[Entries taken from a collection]
********************
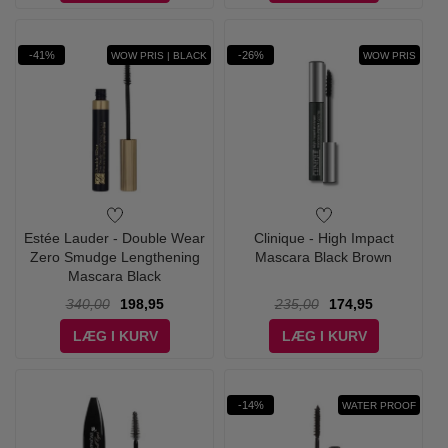
-41%
-26%
WOW PRIS | BLACK
WOW PRIS
Estée Lauder - Double Wear
Clinique - High Impact
Zero Smudge Lengthening
Mascara Black Brown
Mascara Black
340,00
198,95
235,00
174,95
LÆG I KURV
LÆG I KURV
-14%
WATER PROOF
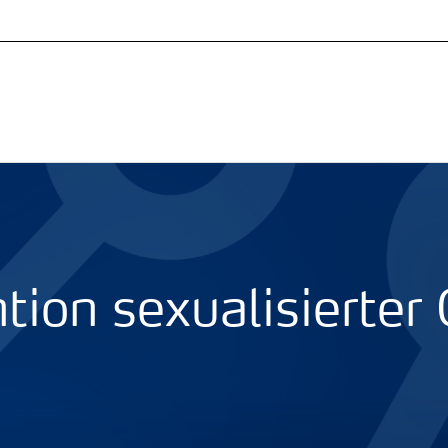
tion sexualisierter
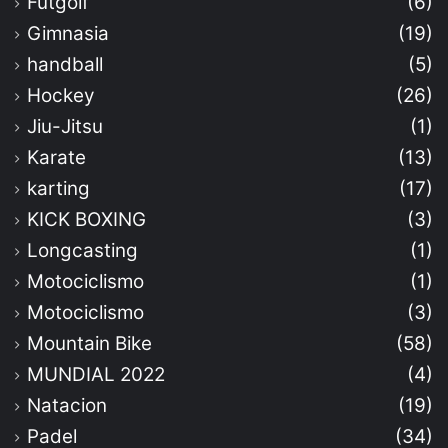
Futgolf
(6)
Gimnasia
(19)
handball
(5)
Hockey
(26)
Jiu-Jitsu
(1)
Karate
(13)
karting
(17)
KICK BOXING
(3)
Longcasting
(1)
Motociclismo
(1)
Motociclismo
(3)
Mountain Bike
(58)
MUNDIAL 2022
(4)
Natacion
(19)
Padel
(34)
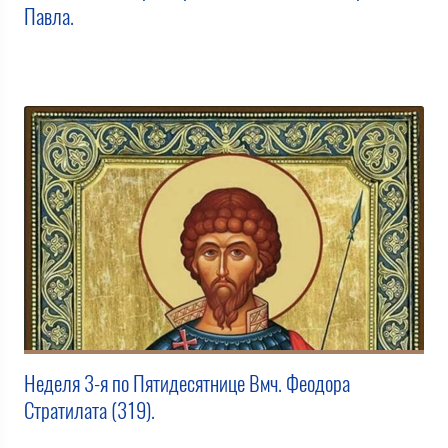
Павла.
Неделя 3-я по Пятидесятнице Вмч. Феодора
Стратилата (319).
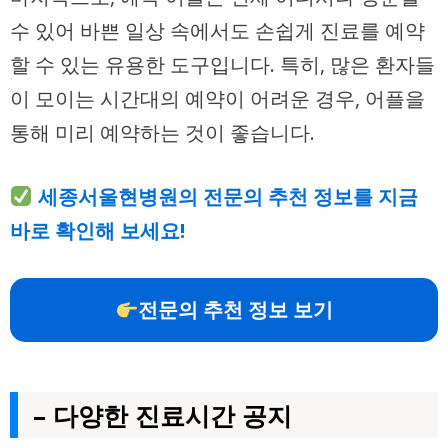
수 있어 바쁜 일상 속에서도 손쉽게 진료를 예약
할 수 있는 유용한 도구입니다. 특히, 많은 환자들
이 모이는 시간대의 예약이 어려운 경우, 어플을
통해 미리 예약하는 것이 좋습니다.
세종서울현병원의 전문의 추천 정보를 지금
바로 확인해 보세요!
전문의 추천 정보 보기
– 다양한 진료시간 공지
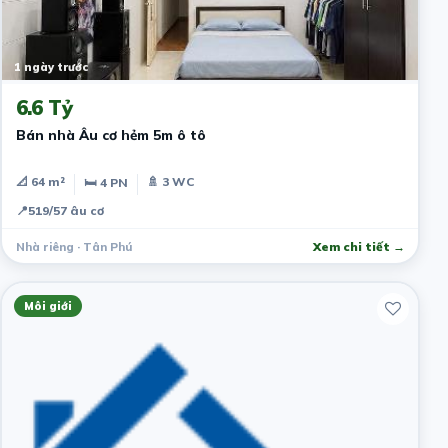
1 ngày trước
6.6 Tỷ
Bán nhà Âu cơ hẻm 5m ô tô
📐 64 m²
🚿 3 WC
🛏 4 PN
📍
519/57 âu cơ
Nhà riêng · Tân Phú
Xem chi tiết →
Môi giới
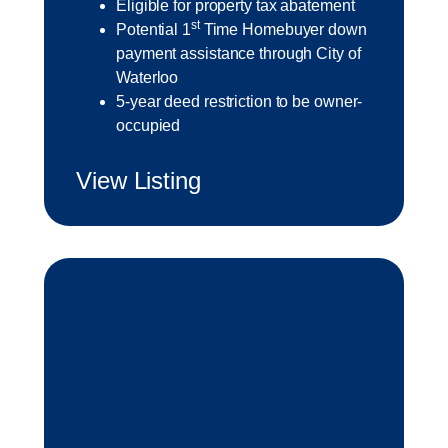
Eligible for property tax abatement
st
Potential 1
Time Homebuyer down
payment assistance through City of
Waterloo
5-year deed restriction to be owner-
occupied
View Listing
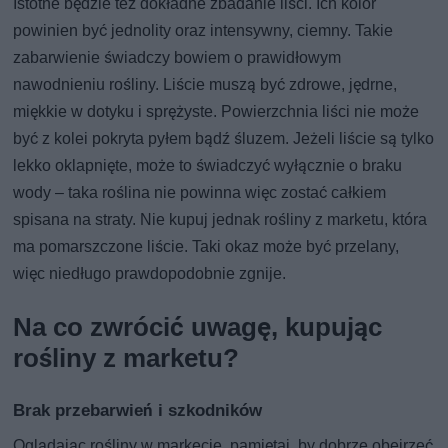
Istotne będzie też dokładne zbadanie liści. Ich kolor
powinien być jednolity oraz intensywny, ciemny. Takie
zabarwienie świadczy bowiem o prawidłowym
nawodnieniu rośliny. Liście muszą być zdrowe, jędrne,
miękkie w dotyku i sprężyste. Powierzchnia liści nie może
być z kolei pokryta pyłem bądź śluzem. Jeżeli liście są tylko
lekko oklapnięte, może to świadczyć wyłącznie o braku
wody – taka roślina nie powinna więc zostać całkiem
spisana na straty. Nie kupuj jednak rośliny z marketu, która
ma pomarszczone liście. Taki okaz może być przelany,
więc niedługo prawdopodobnie zgnije.
Na co zwrócić uwagę, kupując
rośliny z marketu?
Brak przebarwień i szkodników
Oglądając rośliny w markecie, pamiętaj, by dobrze obejrzeć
********************
## [INSTRUCTIONS FOR THE TASK]
Through the line containing "할 수 있는 유용한 도구입니다. 특히, 많은 환자들" and no further, restate the data above word for word from its first line, leaving out pictures.

## [RESPONSE AREA]
-41%
-26%
WOW PRIS | BLACK
WOW PRIS
Estée Lauder - Double Wear
Clinique - High Impact
Zero Smudge Lengthening
Mascara Black Brown
Mascara Black
340,00
198,95
235,00
174,95
LÆG I KURV
LÆG I KURV
-14%
WATER PROOF
tion sexualisierter
Futgolf
(6)
Gimnasia
(19)
handball
(5)
Hockey
(26)
Jiu-Jitsu
(1)
Karate
(13)
karting
(17)
KICK BOXING
(3)
Longcasting
(1)
Motociclismo
(1)
Motociclismo
(3)
Mountain Bike
(58)
MUNDIAL 2022
(4)
Natacion
(19)
Padel
(34)
Павла.
Неделя 3-я по Пятидесятнице Вмч. Феодора
Стратилата (319).
수 있어 바쁜 일상 속에서도 손쉽게 진료를 예약
할 수 있는 유용한 도구입니다. 특히, 많은 환자들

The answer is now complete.